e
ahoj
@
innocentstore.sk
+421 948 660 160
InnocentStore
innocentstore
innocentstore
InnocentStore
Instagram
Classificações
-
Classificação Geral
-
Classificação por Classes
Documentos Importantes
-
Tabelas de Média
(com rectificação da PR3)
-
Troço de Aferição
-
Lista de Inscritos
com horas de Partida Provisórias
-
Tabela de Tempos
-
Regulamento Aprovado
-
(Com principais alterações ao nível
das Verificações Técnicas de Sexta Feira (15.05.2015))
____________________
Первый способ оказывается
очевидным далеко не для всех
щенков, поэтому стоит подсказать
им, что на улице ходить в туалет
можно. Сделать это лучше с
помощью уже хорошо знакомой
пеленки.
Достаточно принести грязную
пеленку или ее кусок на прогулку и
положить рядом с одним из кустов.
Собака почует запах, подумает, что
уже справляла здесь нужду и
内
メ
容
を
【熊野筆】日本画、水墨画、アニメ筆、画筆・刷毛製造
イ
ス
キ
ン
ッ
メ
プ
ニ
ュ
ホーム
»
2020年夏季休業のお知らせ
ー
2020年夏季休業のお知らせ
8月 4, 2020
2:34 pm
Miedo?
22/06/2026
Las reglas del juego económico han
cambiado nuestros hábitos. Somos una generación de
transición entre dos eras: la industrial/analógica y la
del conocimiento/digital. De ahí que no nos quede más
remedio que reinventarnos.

☆ ☆ ☆ ☆

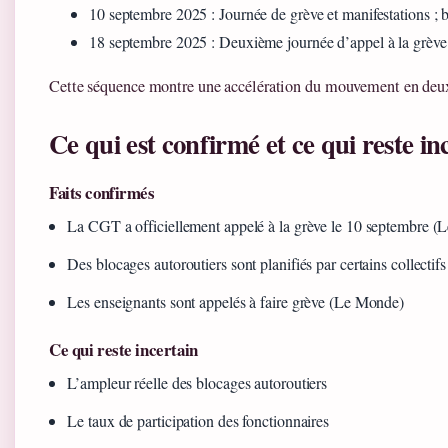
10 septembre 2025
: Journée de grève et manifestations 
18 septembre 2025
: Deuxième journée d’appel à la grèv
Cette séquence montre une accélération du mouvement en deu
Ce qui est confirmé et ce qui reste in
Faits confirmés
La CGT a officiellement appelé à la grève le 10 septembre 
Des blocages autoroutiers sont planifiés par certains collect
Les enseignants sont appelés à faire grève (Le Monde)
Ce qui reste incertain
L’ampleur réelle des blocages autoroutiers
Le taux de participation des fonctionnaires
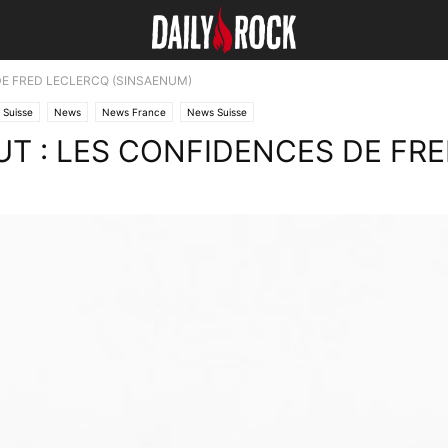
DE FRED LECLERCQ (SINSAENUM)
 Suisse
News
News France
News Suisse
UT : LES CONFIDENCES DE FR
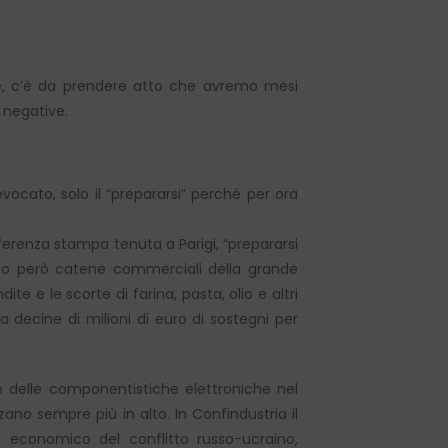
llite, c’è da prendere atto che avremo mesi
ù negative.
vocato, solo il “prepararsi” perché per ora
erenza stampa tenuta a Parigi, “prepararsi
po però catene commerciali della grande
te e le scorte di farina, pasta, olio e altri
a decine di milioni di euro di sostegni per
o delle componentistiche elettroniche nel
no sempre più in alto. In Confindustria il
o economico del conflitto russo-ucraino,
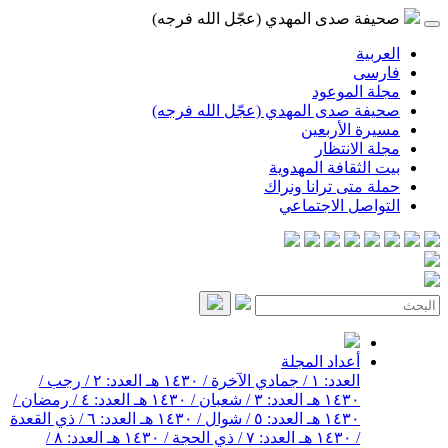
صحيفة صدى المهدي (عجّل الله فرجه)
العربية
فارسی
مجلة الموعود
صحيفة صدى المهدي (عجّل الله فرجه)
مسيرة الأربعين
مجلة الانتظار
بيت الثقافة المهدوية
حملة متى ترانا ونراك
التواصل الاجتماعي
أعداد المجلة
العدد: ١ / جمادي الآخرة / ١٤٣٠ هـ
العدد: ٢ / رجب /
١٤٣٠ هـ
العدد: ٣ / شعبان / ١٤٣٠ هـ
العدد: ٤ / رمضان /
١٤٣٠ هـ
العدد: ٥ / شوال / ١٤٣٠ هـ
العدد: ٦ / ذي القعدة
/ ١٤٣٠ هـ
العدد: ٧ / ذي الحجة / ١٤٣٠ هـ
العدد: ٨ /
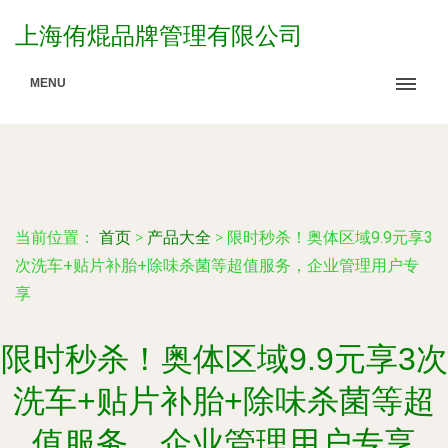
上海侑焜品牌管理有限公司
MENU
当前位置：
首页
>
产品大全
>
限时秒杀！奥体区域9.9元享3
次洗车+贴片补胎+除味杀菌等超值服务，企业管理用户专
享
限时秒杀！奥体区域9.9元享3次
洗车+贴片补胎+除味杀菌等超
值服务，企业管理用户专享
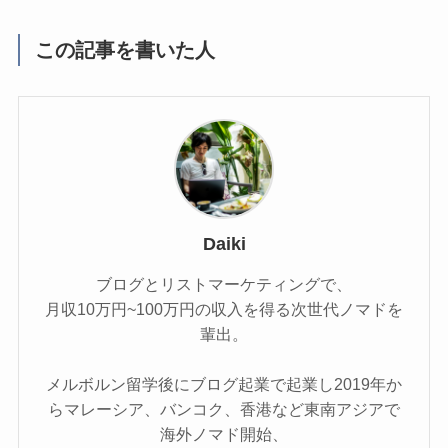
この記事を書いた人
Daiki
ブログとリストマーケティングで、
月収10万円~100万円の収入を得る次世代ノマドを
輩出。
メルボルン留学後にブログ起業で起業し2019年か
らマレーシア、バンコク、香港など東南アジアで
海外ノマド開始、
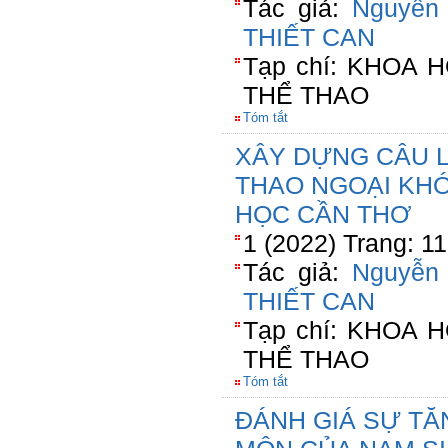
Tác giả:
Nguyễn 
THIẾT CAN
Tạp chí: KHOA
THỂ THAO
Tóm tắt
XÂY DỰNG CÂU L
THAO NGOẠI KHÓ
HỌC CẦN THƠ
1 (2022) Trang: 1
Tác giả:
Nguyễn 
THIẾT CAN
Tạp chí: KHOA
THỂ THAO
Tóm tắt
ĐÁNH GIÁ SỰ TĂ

☆ ☆ ☆ ☆

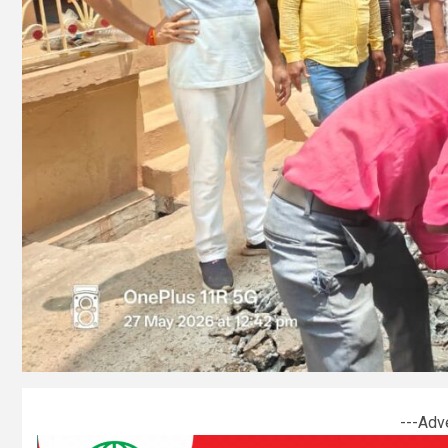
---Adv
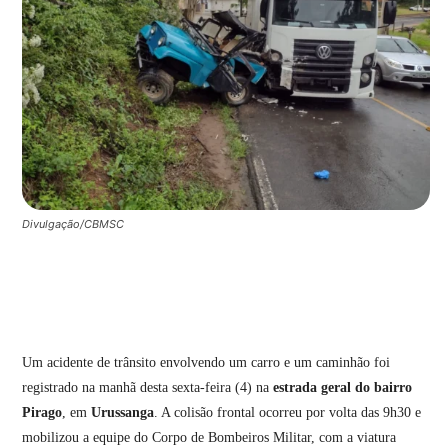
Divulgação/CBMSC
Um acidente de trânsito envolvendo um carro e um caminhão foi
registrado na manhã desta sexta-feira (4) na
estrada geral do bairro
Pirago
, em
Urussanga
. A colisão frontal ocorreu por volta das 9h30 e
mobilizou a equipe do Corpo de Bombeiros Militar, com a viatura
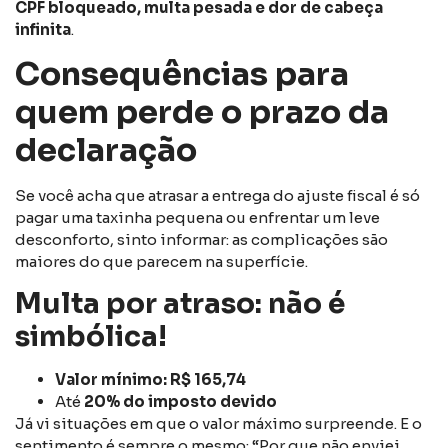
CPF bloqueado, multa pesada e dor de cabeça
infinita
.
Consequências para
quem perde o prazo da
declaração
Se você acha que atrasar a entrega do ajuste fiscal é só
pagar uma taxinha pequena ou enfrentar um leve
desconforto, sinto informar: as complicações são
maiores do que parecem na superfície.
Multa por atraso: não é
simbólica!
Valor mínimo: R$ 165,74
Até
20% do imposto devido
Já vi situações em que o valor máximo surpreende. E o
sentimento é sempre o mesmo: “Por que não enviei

☆ ☆ ☆ ☆

■ Aim of the exercise ■
State how many lines in the entries above hold the word "blocages", with no further text.

■ Response to this task ■
2